My sister’s and I were raised to be somewhat conscious of what we ate. We grew up eating salads, casseroles, roasts, the occasional ewedu (which we ate with rice/ground rice/semovita/dodo), jollof rice, fried rice (my mum makes an amazing pot), mum’s yummy efo riro… We didn’t eat a lot of Nigerian food and the best part? Sweets/desserts.
Both my parents can COOK – two different styles of cooking. My dad was a chef years ago and he typically made us breakfast on Saturdays (a mean omelette which he still makes weekly). My mum is also a great cook and I spent a lot of time in the kitchen with her.
Being raised by parents who are both passionate about food was fun. Mum would bake with us while in primary school. Dad once had the best chef ever – Mr Denis. He could cook up a storm. His cream caramel was to die for. There was also another awesome chef – Baba (I have forgotten his name) who made the most delicious pies from left over roasts (chicken, turkey). We looked forward to baking with him and packing these as school lunches.
My grandmother is also a great cook. Her jollof rice is the best hands down. Her stew, Amazing, her ila asepo, my my my. Need I say more.
My mum, dad and grandmother influenced my love for food and my passion for cooking. I am a FOODIE. I love everything about food – the taste, the feel, cooking it, serving it… I am one of those who can spend hours cooking. I watch the food channel and love trying out new food (don’t condemn it if you haven’t tried it). I have been cooking since I was in primary school.
If you ask what type of food I cook, I’ll say ‘SOUL FOOD’. I cook based on how I feel and I do not follow a recipe when it comes to meals I have been making for years.
“No one who cooks, cooks alone. Even at her most solitary, a cook in the kitchen is surrounded by generations of cooks past, the advice and menus of cooks present, the wisdom of cookbook writers.” – Laurie Colwin
Lola’s SOUL FOOD has been around for a while, you can ask my closest and dearest. Cooking is what I love to do, I can be in the kitchen the whole day. The downside to knowing about food? Not being able to eat crap (hahaha. Is that really a downside?).
I’m just someone who likes cooking and for whom sharing food is a form of expression. – Maya Angelou
In recent times, I have incorporated consciousness into my SOUL FOOD. What does this mean? I have started making healthier versions of the meals I love, and guess what? They taste as good or even better.
Why healthier meals? After having two children, my body was not the same again. I needed to lose a bit of weight and get toned, so I started going to the gym thrice a week. I seemed to be getting toned and I lost a bit of body fat, but the changes were not visible. I ate mostly healthy meals (mostly home cooked) – loads of salads… (I can eat salads every day), but then I was still eating fried foods – chips and dodo.

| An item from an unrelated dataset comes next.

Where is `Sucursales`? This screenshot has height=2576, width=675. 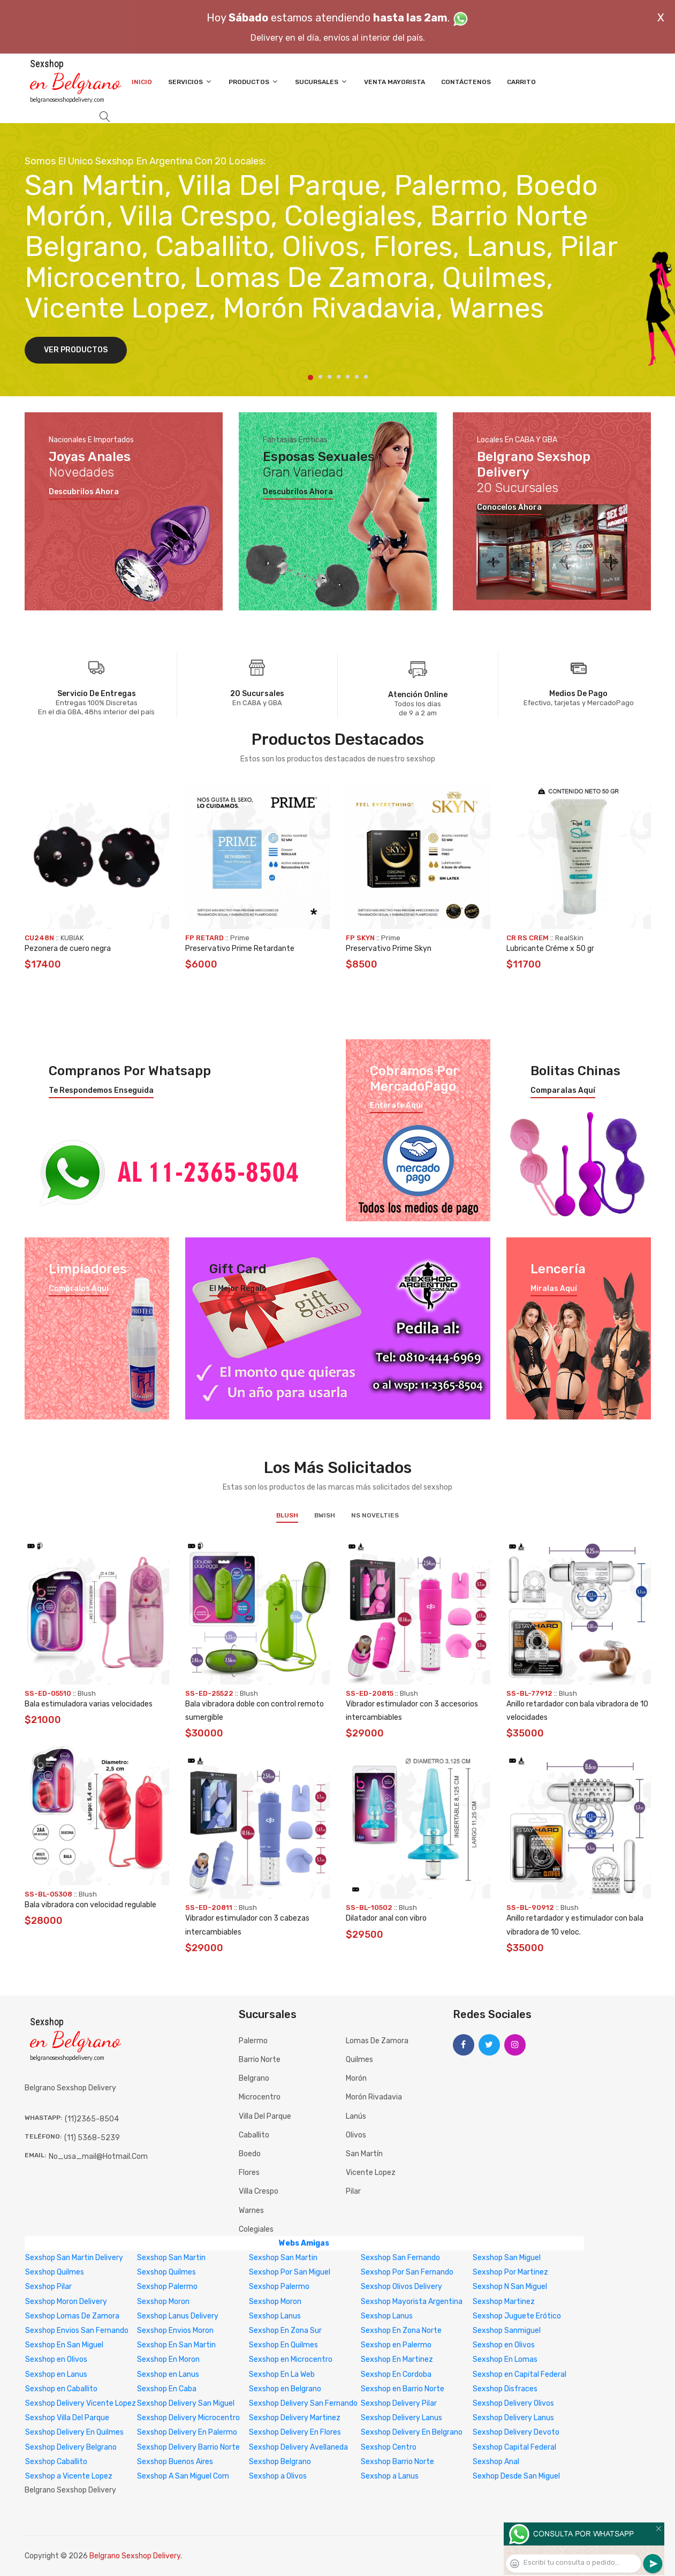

Then last August, Fitfam fellowship challenged me – it helped me become more mindful of what I was eating – this meant no more fried plantain, no more french fries (I can have these on cheat days but I hardly do). The accountability factor pushed me and gradually my food choices changed, the way I cooked meals changed too and along came the physical changes that were missing. I have continued with mindful cooking and I absolutely love it.